En paralelo, la Conselleria de Educación activó el protocolo habitual. Un inspector se presentó por sorpresa en el centro la semana pasada. Revisó la documentación, las evaluaciones, la programación didáctica. «Lo revisó todo de cabo a rabo y no ha detectado ninguna irregularidad», sostienen fuentes conocedoras del caso.
El conflicto tiene su origen en la interpretación que se hace del proyecto lingüístico del centro, un documento que impone el catalán como lengua única y vehicular en todas las materias y que arrincona el español, dandole una presencia testimonial. Según el proyecto del IES Guillem Sagrera, «el catalán es, por ley, la lengua vehicular en todas las actividades del centro, de las relaciones internas y externas y de los aprendizajes». La profesora interina acata esta normativa interna del centro e imparte los apuntes y materiales en catalán, pero considera que no debe penalizar el uso del castellano en las evaluaciones por parte de sus alumnos.
¿Compañeros o comisarios políticos?
Sin embargo, su postura se interpreta por los sectores docentes nacionalistas como una vulneración del modelo de inmersión lingüística del 100% en catalán. De ahí la denuncia interna, la filtración de conversaciones y la exposición pública posterior.
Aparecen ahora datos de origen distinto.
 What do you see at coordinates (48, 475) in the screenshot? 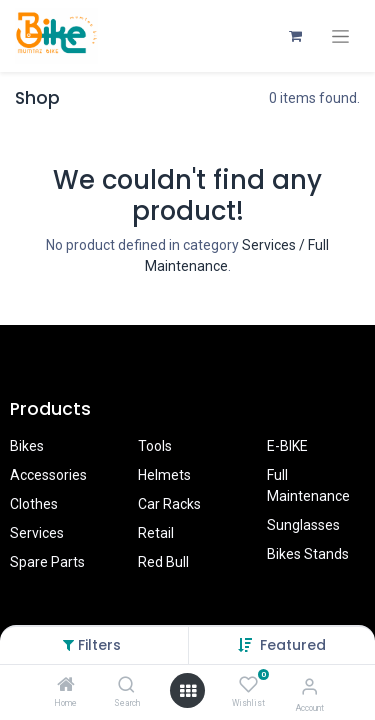 I see `Accessories` at bounding box center [48, 475].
Entre los profesores no politizados de este instituto, crece la preocupación. No tanto por el expediente —ya archivado— como por la sensación que deja. «Hay compañeros que actúan como comisarios lingüísticos y estamos expuestos a ellos», apuntan. «Son los mismos que denuncian que en la época de Franco no se podía hablar en catalán y ahora prohíben que se habla en castellano, como en una dictadura».
La profesora, de momento, continúa en el centro. Pero el episodio ha marcado un antes y un después en el claustro. El ambiente es raro. Hay corrillos en los pasillos y silencios incómodos. «Nadie habla abiertamente del tema pero la mayoría estamos ella. En el fondo, nos preocupa que el próximo docente señalado sea cualquiera de nosotros».